Last year, wolverines. This year, fishers. As in the bigger of the tree weasels. There’s never been a confirmed sighting in Glacier since the park came into being in 1910. Plenty of crusty folks in the park, young and old, have seen them, but anecdote however experienced is not science. I’ll be part of a few trips in the next months to set hair and camera traps to confirm if they’re around or not. And just as with the wolverine trips last year, a large part of the appeal is an excuse to get out in deep winter, as well as having access to patrol cabins to make that more luxurious.
This past weekend Lauren and I headed up McDonald Creek on a route very similar to one I did this time last year. Little could conditions have been more different. Last year we were in the three-day-long teeth of the first major storm. This year winter, and the snowpack, is already well along. The cabin had over twice as much this year versus last, and on the way in we had sun and a nice supportable crust.

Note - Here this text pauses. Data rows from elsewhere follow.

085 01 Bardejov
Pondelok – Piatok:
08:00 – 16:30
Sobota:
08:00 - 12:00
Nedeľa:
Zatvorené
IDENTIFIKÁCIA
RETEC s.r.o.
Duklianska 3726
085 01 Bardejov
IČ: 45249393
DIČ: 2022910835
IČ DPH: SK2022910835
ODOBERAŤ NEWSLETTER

The gear and field protocol are less onerous this year. Instead of deer legs, we have frozen chickens encased in wire. These are tacked to a tree in a likely spot (old growth preferred), a little house erected over them with folded plastiboard, and wire gun brushes screwed to the trunk a ways below the opening. Ideally curious Fishers will smell the meat, come to eat, and leave fur behind. Stations in particularly good spots get motion-capture cameras.

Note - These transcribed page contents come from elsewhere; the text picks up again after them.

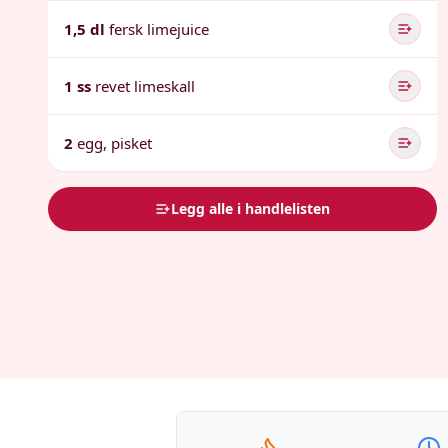
1,5 dl
fersk limejuice
1 ss
revet limeskall
2
egg, pisket
Legg alle i handlelisten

The coupe de grace remains adding trapping lure to the tree so that the carnivore-attractant deck will be stack. As Lauren demonstrates, this stuff (beaver gland concentrate, among other ingredients) smells incredibly bad. It didn’t take us long to get the setup pretty dialed, though sinking drywall screws into old growth with a leatherman isn’t especially efficient.
Why the dramatic title? I’ve been suffering from varying degrees of the death cold for over a week now. Last Sunday and Monday were spent in a haze on the couch, and while I was able to work the later part last week my productivity was rather scattered. I wasn’t going to miss the trip though, hacking cough aside the boredom of staying home would have done more damage. It made for an interesting experience; going through a bagful of Halls Vitamin C drops to keep my throat alive and experiencing the altered thermoregulatory regime which comes with an off-kilter system. Get hungry, eat, sweat a lot for some odd reason, then (when outside in single digit weather) work hard to keep from getting chilled. Obviously having a nice cabin with an especially efficient wood stove made this all doable. All of this is to say that while the memories will be a bit different, the beautiful conditions and unique luxury of barefoot comfort in the middle of the wilderness were as poignant as ever. All I’m really left with today is a happier outlook and an annoying cough that really has no good reason to still be around.
The first of many to come.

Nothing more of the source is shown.